## Data provided

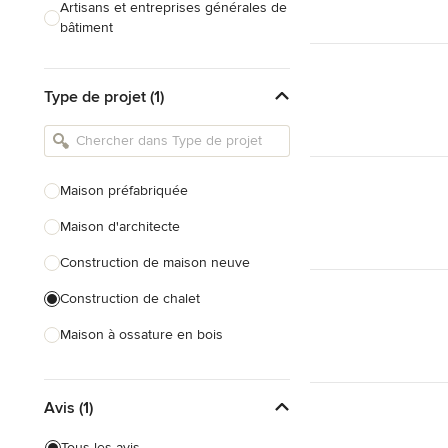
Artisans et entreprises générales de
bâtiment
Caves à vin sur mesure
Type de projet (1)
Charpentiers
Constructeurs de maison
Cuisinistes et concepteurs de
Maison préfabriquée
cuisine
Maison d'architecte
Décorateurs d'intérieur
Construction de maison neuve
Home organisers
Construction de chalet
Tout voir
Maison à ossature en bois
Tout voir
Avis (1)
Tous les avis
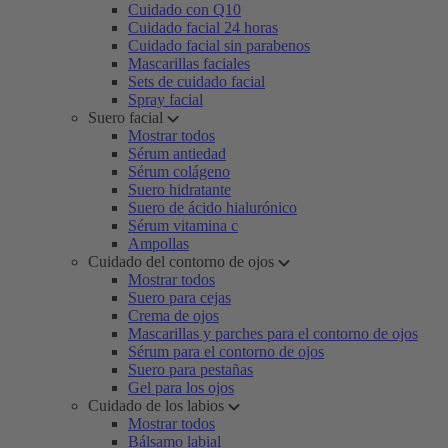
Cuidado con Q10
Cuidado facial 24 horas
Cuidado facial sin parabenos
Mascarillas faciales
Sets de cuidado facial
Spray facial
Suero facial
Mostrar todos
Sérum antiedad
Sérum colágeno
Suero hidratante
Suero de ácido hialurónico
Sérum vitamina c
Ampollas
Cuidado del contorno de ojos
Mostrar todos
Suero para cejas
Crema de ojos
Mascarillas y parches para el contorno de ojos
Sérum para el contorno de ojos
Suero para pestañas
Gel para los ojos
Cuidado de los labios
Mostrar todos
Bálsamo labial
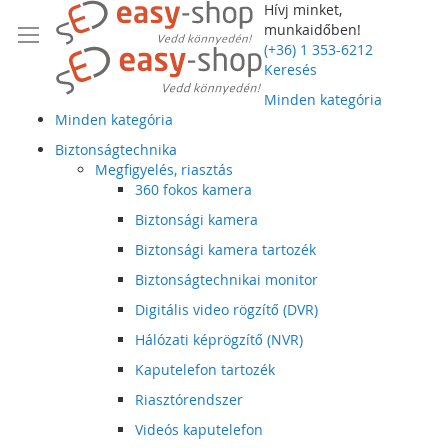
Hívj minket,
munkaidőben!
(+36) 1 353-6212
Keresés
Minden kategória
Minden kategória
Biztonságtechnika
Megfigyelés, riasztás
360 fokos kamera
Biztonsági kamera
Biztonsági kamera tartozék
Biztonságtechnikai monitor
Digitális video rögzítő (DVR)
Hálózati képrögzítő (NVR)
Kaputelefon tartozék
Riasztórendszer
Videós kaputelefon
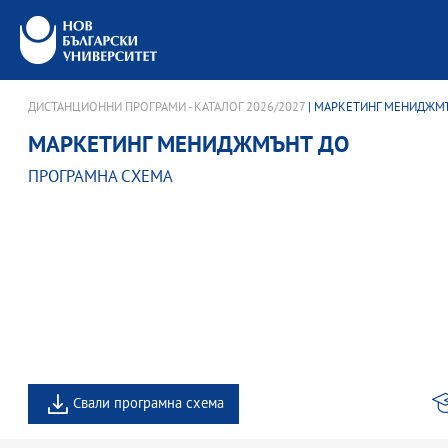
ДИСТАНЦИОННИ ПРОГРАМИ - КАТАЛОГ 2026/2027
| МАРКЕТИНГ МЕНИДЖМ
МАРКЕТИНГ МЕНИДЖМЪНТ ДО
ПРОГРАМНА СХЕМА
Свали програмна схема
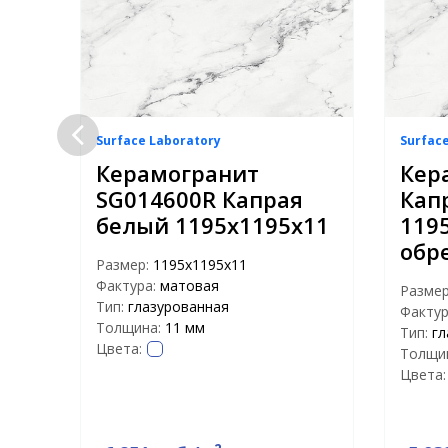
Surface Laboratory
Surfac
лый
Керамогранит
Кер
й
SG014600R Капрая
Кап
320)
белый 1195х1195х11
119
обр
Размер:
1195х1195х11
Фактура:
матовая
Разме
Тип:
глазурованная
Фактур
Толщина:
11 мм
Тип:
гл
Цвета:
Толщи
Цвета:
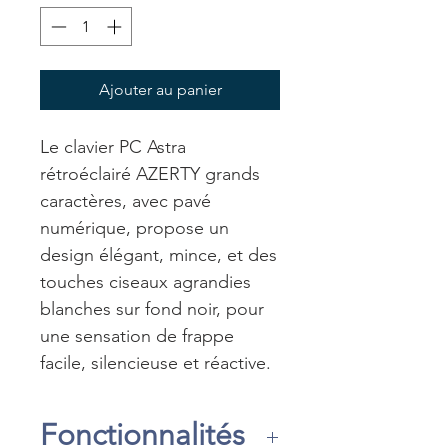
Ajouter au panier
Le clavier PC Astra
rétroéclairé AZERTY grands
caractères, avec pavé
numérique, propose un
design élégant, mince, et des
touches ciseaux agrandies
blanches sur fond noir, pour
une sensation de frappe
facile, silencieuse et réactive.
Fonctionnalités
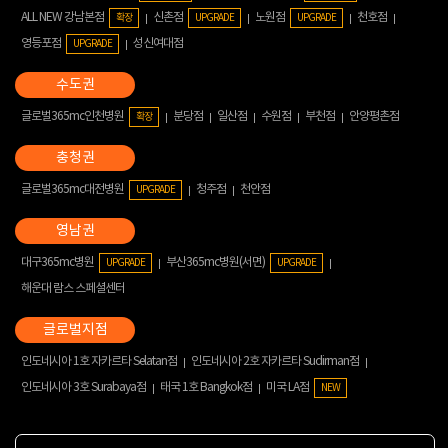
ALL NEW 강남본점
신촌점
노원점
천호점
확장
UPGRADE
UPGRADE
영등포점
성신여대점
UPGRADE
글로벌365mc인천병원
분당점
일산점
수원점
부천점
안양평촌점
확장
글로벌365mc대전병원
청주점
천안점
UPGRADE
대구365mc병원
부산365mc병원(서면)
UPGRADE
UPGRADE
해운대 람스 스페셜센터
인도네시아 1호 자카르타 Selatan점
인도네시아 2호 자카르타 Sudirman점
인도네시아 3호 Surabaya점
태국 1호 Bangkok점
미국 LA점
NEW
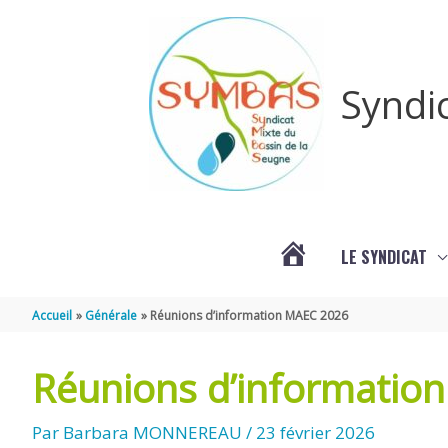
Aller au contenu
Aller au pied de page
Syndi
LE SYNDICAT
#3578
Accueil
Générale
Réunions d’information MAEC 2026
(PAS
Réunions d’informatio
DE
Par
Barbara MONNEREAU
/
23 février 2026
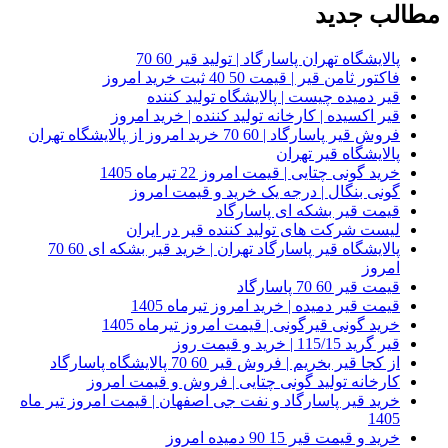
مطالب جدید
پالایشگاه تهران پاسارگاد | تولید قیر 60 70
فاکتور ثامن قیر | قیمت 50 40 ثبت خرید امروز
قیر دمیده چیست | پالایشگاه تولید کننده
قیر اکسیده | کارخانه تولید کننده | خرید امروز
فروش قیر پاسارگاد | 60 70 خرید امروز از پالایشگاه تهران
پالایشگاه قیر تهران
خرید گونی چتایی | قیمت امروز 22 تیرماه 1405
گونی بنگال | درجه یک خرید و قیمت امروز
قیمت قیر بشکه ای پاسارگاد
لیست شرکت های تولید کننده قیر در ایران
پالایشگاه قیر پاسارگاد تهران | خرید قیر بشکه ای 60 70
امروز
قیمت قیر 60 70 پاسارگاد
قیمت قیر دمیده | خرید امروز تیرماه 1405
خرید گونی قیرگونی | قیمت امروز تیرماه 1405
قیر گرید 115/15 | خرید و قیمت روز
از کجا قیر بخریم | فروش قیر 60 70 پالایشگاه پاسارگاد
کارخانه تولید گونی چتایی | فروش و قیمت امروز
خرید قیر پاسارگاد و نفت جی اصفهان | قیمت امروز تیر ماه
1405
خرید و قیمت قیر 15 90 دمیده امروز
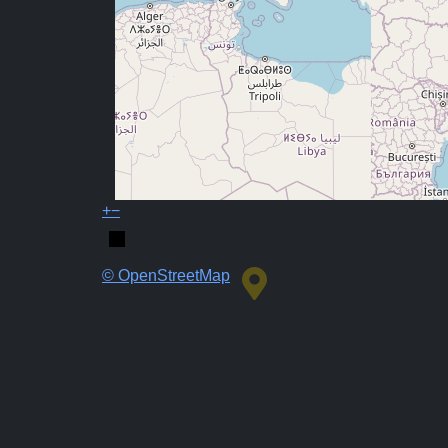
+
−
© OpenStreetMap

## About this task
Return the entries above in full and unchanged, omitting every image.

## Your response
Artisans et entreprises générales de
bâtiment
Caves à vin sur mesure
Type de projet (1)
Charpentiers
Constructeurs de maison
Cuisinistes et concepteurs de
Maison préfabriquée
cuisine
Maison d'architecte
Décorateurs d'intérieur
Construction de maison neuve
Home organisers
Construction de chalet
Tout voir
Maison à ossature en bois
Tout voir
Avis (1)
Tous les avis
Cuidado con Q10
Cuidado facial 24 horas
Cuidado facial sin parabenos
Mascarillas faciales
Sets de cuidado facial
Spray facial
Suero facial
Mostrar todos
Sérum antiedad
Sérum colágeno
Suero hidratante
Suero de ácido hialurónico
Sérum vitamina c
Ampollas
Cuidado del contorno de ojos
Mostrar todos
Suero para cejas
Crema de ojos
Mascarillas y parches para el contorno de ojos
Sérum para el contorno de ojos
Suero para pestañas
Gel para los ojos
Cuidado de los labios
Mostrar todos
Bálsamo labial
Hívj minket,
munkaidőben!
(+36) 1 353-6212
Keresés
Minden kategória
Minden kategória
Biztonságtechnika
Megfigyelés, riasztás
360 fokos kamera
Biztonsági kamera
Biztonsági kamera tartozék
Biztonságtechnikai monitor
Digitális video rögzítő (DVR)
Hálózati képrögzítő (NVR)
Kaputelefon tartozék
Riasztórendszer
Videós kaputelefon
ДИСТАНЦИОННИ ПРОГРАМИ - КАТАЛОГ 2026/2027
| МАРКЕТИНГ МЕНИДЖМ
МАРКЕТИНГ МЕНИДЖМЪНТ ДО
ПРОГРАМНА СХЕМА
Свали програмна схема
Surface Laboratory
Surfac
лый
Керамогранит
Кер
й
SG014600R Капрая
Кап
320)
белый 1195х1195х11
119
обр
Размер:
1195х1195х11
Фактура:
матовая
Разме
Тип:
глазурованная
Фактур
Толщина:
11 мм
Тип:
гл
Цвета:
Толщи
Цвета:
Ajouter au panier
Le clavier PC Astra
rétroéclairé AZERTY grands
caractères, avec pavé
numérique, propose un
design élégant, mince, et des
touches ciseaux agrandies
blanches sur fond noir, pour
une sensation de frappe
facile, silencieuse et réactive.
Fonctionnalités
ALL NEW 강남본점
신촌점
노원점
천호점
확장
UPGRADE
UPGRADE
영등포점
성신여대점
UPGRADE
글로벌365mc인천병원
분당점
일산점
수원점
부천점
안양평촌점
확장
글로벌365mc대전병원
청주점
천안점
UPGRADE
대구365mc병원
부산365mc병원(서면)
UPGRADE
UPGRADE
해운대 람스 스페셜센터
인도네시아 1호 자카르타 Selatan점
인도네시아 2호 자카르타 Sudirman점
인도네시아 3호 Surabaya점
태국 1호 Bangkok점
미국 LA점
NEW
Aller au contenu
Aller au pied de page
Syndi
LE SYNDICAT
#3578
Accueil
Générale
Réunions d’information MAEC 2026
(PAS
Réunions d’informatio
DE
Par
Barbara MONNEREAU
/
23 février 2026
مطالب جدید
پالایشگاه تهران پاسارگاد | تولید قیر 60 70
فاکتور ثامن قیر | قیمت 50 40 ثبت خرید امروز
قیر دمیده چیست | پالایشگاه تولید کننده
قیر اکسیده | کارخانه تولید کننده | خرید امروز
فروش قیر پاسارگاد | 60 70 خرید امروز از پالایشگاه تهران
پالایشگاه قیر تهران
خرید گونی چتایی | قیمت امروز 22 تیرماه 1405
گونی بنگال | درجه یک خرید و قیمت امروز
قیمت قیر بشکه ای پاسارگاد
لیست شرکت های تولید کننده قیر در ایران
پالایشگاه قیر پاسارگاد تهران | خرید قیر بشکه ای 60 70
امروز
قیمت قیر 60 70 پاسارگاد
قیمت قیر دمیده | خرید امروز تیرماه 1405
خرید گونی قیرگونی | قیمت امروز تیرماه 1405
قیر گرید 115/15 | خرید و قیمت روز
از کجا قیر بخریم | فروش قیر 60 70 پالایشگاه پاسارگاد
کارخانه تولید گونی چتایی | فروش و قیمت امروز
خرید قیر پاسارگاد و نفت جی اصفهان | قیمت امروز تیر ماه
1405
خرید و قیمت قیر 15 90 دمیده امروز
+
−
© OpenStreetMap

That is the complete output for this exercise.